Content starts

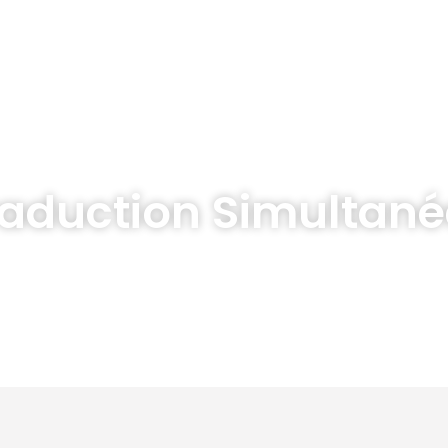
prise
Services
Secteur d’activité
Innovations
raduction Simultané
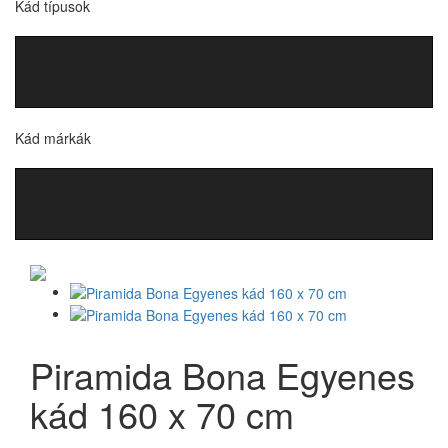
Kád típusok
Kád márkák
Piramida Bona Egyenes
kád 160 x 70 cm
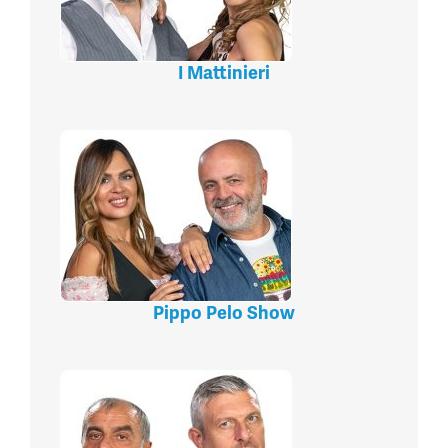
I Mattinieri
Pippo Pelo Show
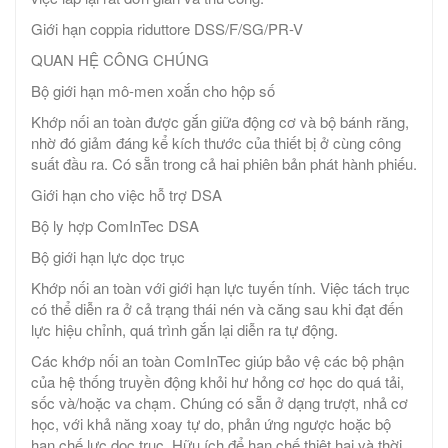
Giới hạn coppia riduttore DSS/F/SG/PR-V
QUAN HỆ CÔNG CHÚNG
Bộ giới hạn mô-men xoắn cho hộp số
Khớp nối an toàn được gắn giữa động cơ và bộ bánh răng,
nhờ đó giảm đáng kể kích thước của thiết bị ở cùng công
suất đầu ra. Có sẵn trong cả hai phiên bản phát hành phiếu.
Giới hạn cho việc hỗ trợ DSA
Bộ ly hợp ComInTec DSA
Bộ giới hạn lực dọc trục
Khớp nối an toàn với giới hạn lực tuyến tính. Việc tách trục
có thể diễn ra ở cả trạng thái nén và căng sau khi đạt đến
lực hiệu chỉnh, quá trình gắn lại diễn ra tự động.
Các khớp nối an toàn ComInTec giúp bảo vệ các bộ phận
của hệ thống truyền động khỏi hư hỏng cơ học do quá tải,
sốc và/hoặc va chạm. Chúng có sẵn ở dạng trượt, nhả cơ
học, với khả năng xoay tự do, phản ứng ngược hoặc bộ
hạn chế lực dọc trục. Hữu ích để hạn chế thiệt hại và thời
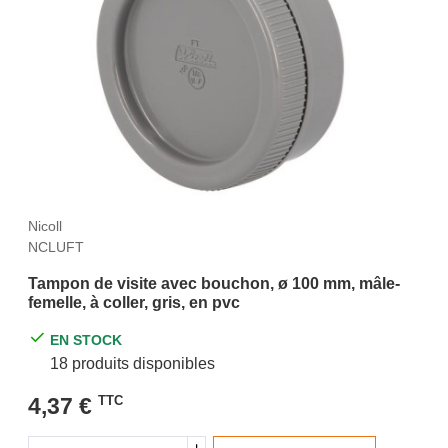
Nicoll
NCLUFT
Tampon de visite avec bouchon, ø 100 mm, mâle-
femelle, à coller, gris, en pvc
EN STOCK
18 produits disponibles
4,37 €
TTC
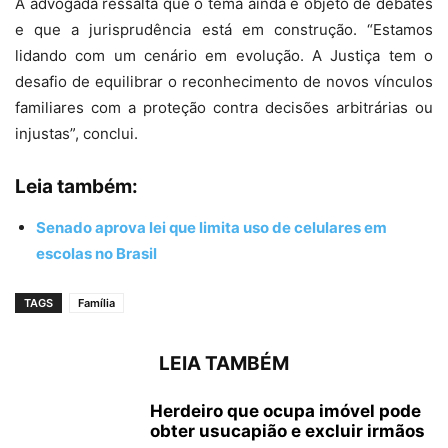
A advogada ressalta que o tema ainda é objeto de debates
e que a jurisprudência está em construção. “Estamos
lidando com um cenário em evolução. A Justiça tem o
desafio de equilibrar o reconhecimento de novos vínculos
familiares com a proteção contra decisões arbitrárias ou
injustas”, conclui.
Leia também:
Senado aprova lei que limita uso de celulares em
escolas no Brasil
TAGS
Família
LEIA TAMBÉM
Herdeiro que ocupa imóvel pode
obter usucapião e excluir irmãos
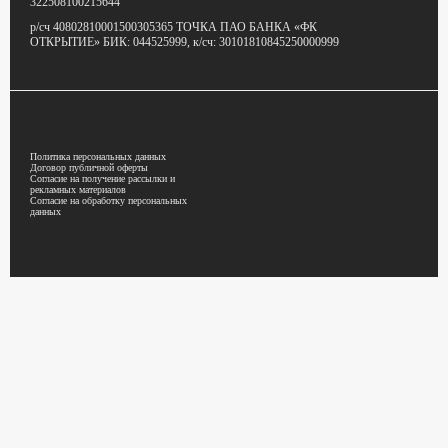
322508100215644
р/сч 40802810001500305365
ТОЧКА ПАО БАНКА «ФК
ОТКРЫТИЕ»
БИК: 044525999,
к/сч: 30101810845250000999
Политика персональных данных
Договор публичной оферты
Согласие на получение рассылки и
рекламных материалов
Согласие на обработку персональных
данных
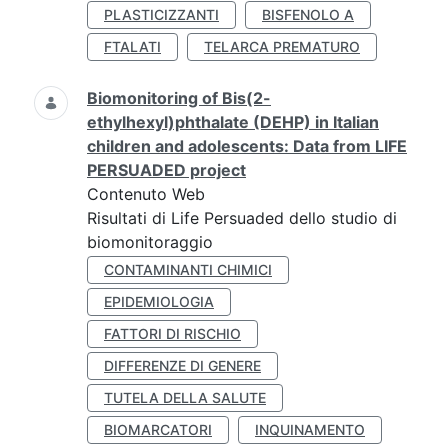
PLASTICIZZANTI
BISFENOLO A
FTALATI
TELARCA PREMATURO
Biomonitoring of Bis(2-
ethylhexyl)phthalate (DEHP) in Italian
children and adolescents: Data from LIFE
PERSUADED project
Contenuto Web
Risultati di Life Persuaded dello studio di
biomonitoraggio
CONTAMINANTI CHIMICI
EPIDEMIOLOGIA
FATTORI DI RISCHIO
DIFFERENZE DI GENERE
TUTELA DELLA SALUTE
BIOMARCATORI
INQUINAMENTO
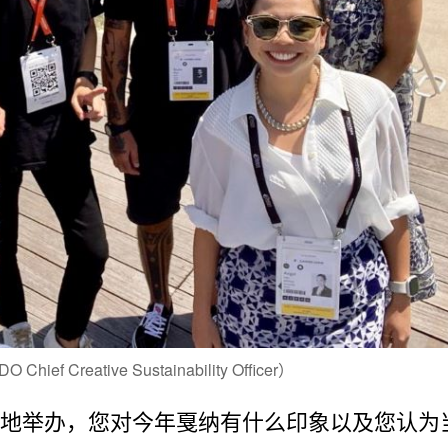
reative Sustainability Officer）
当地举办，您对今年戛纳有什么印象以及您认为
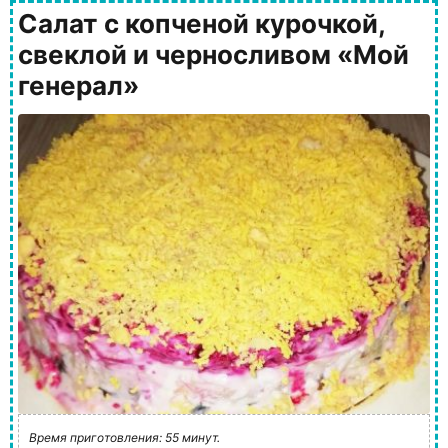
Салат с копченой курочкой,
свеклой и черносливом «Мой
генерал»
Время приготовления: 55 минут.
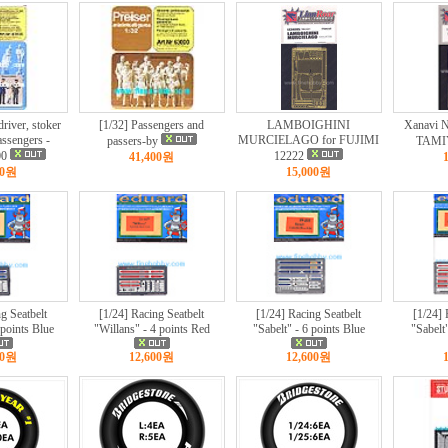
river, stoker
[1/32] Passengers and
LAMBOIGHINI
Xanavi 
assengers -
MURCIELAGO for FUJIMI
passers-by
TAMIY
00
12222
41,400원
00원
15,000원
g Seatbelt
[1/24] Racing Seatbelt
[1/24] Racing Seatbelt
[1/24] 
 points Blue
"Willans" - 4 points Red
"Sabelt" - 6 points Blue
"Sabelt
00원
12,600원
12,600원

Content ends

> **Goal of the exercise**
Word for word, restate the lines from the one holding "LAMBOIGHINI" to the last line of the records.

> **Written reply**
LAMBOIGHINI
Xanavi 
assengers -
MURCIELAGO for FUJIMI
passers-by
TAMIY
00
12222
41,400원
00원
15,000원
g Seatbelt
[1/24] Racing Seatbelt
[1/24] Racing Seatbelt
[1/24] 
 points Blue
"Willans" - 4 points Red
"Sabelt" - 6 points Blue
"Sabelt
00원
12,600원
12,600원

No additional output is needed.